I am still looking for a fix to this, does anyone have one? I have just updated to the latest version and there still seems to be no way to properly separate those tweets out.
[..] it appears quote_id, reply_id, and retweet_id are all 0 so I am not sure how to separate this one out.
Not sure, but if this is what gets returned by Twitter..
PS D:\> gallery-dl --ignore-config -K 'https://twitter.com/BarackObama/status/1408818108224131074' --option '"quoted"=true' | sls "tweet|quote|reply" -NoEmphasis -Context 0,1
> quote_count
439
> quote_id
0
> reply_count
268
> reply_id
0
> retweet_count
792
> retweet_id
0
> tweet
> tweet_id
1408510014847959053
> quote_count
439
> quote_id
0
> reply_count
268
> reply_id
0
> retweet_count
792
> retweet_id
0
> tweet
> tweet_id
1408510014847959053
PS D:\>
This tweet seems a bit strange.. If I don't use -o '"quoted"=true'
gallery-dl skips this tweet with default settings ("skipping quoted tweet")..

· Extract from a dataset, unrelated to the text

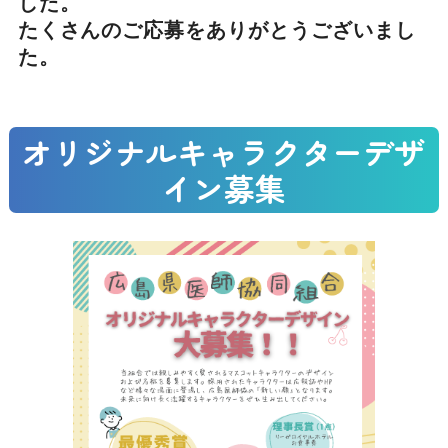
した。
たくさんのご応募をありがとうございまし
た。
オリジナルキャラクターデザ
イン募集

So, something is a bit off here, I guess. I blame Twitter.
I mean it is a quoted tweet right? So then why is quote_id 0? I really would like to separate these out through gallery-dl
As it turns out, quote_id
is the ID of the quoted Tweet and is only nonzero for Tweets that contain a quote, not for the Tweet being quoted. It is the exact opposite of how retweets behave and I have no idea why I implemented it like that back when.
Instead of checking for quote_id
, you could compare user
and author
and classify it as a quote when both are different.
"directory": {
"retweet_id" : ["{category}", folder, "archive", "retweets"],
"user != author": ["{category}", folder, "archive", "quotes"],
"" : ["{category}", folder, "archive"],
}
use "locals().get('quote_by')"